* [Saved data entries]:
- Opening Delimiter -

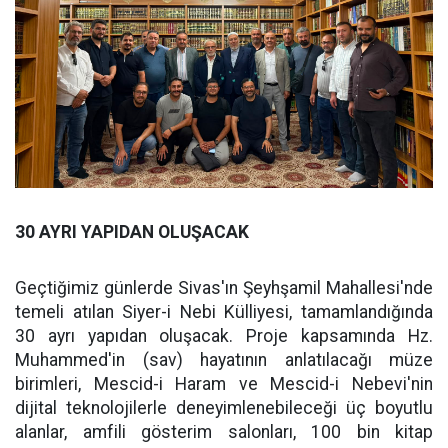
30 AYRI YAPIDAN OLUŞACAK
Geçtiğimiz günlerde Sivas'ın Şeyhşamil Mahallesi'nde
temeli atılan Siyer-i Nebi Külliyesi, tamamlandığında
30 ayrı yapıdan oluşacak. Proje kapsamında Hz.
Muhammed'in (sav) hayatının anlatılacağı müze
birimleri, Mescid-i Haram ve Mescid-i Nebevi'nin
dijital teknolojilerle deneyimlenebileceği üç boyutlu
alanlar, amfili gösterim salonları, 100 bin kitap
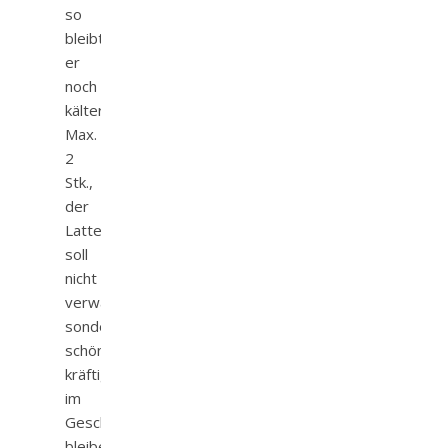
so
bleibt
er
noch
kälter.
Max.
2
Stk.,
der
Latte
soll
nicht
verwässern,
sondern
schön
kräftig
im
Geschmack
bleiben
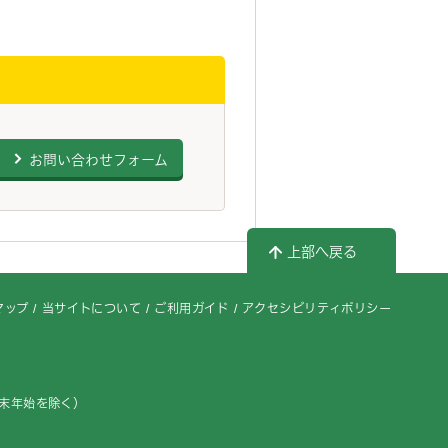
お問い合わせフォーム
上部へ戻る
マップ
当サイトについて
ご利用ガイド
アクセシビリティポリシー
年末年始を除く）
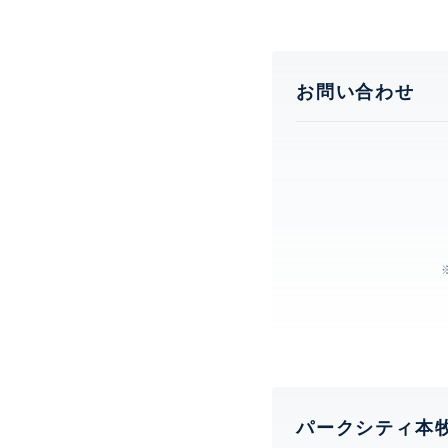
お問い合わせ
パークシティ本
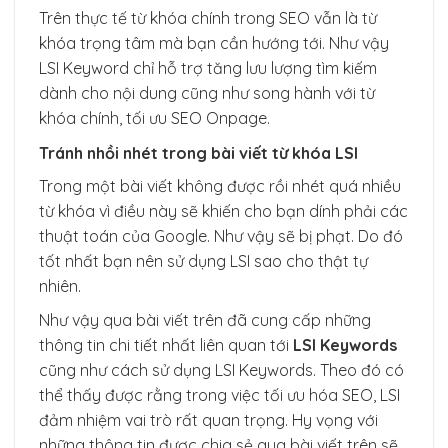
Trên thực tế từ khóa chính trong SEO vẫn là từ
khóa trọng tâm mà bạn cần hướng tới. Như vậy
LSI Keyword chỉ hỗ trợ tăng lưu lượng tìm kiếm
dành cho nội dung cũng như song hành với từ
khóa chính, tối ưu SEO Onpage.
Tránh nhồi nhét trong bài viết từ khóa LSI
Trong một bài viết không được rồi nhét quá nhiều
từ khóa vì điều này sẽ khiến cho bạn dính phải các
thuật toán của Google. Như vậy sẽ bị phạt. Do đó
tốt nhất bạn nên sử dụng LSI sao cho thật tự
nhiên.
Như vậy qua bài viết trên đã cung cấp những
thông tin chi tiết nhất liên quan tới
LSI Keywords
cũng như cách sử dụng LSI Keywords. Theo đó có
thể thấy được rằng trong việc tối ưu hóa SEO, LSI
đảm nhiệm vai trò rất quan trọng. Hy vọng với
những thông tin được chia sẻ qua bài viết trên sẽ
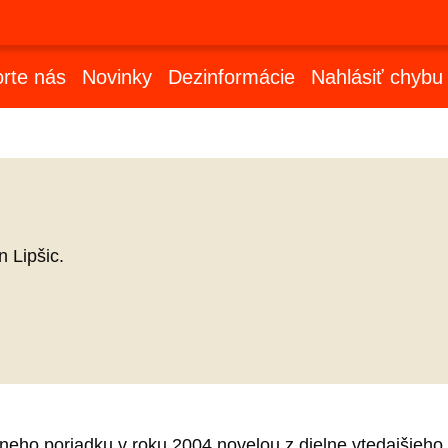
rte nás
Novinky
Dezinformácie
Nahlásiť chybu
 Lipšic.
ho poriadku v roku 2004 novelou z dielne vtedajšieho mi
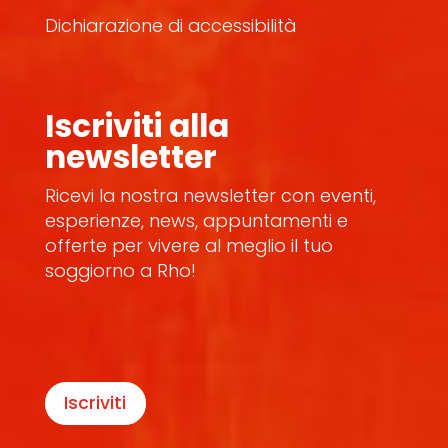
Dichiarazione di accessibilità
Iscriviti alla
newsletter
Ricevi la nostra newsletter con eventi,
esperienze, news, appuntamenti e
offerte per vivere al meglio il tuo
soggiorno a Rho!
Iscriviti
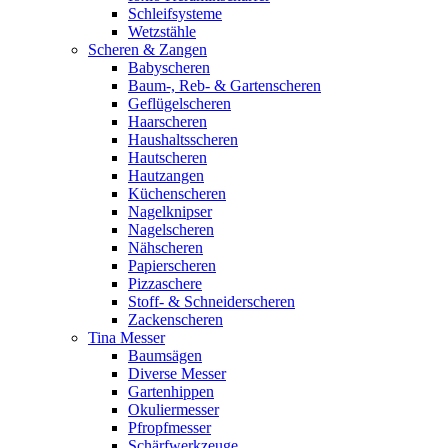
Schleifsysteme
Wetzstähle
Scheren & Zangen
Babyscheren
Baum-, Reb- & Gartenscheren
Geflügelscheren
Haarscheren
Haushaltsscheren
Hautscheren
Hautzangen
Küchenscheren
Nagelknipser
Nagelscheren
Nähscheren
Papierscheren
Pizzaschere
Stoff- & Schneiderscheren
Zackenscheren
Tina Messer
Baumsägen
Diverse Messer
Gartenhippen
Okuliermesser
Pfropfmesser
Schärfwerkzeuge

- Closing Delimiter -

* [WORK ORDER]: Every line above that holds the string "viết" should be copied out.

* [EXERCISE RESPONSE]:
Tránh nhồi nhét trong bài viết từ khóa LSI
Trong một bài viết không được rồi nhét quá nhiều
Như vậy qua bài viết trên đã cung cấp những
những thông tin được chia sẻ qua bài viết trên sẽ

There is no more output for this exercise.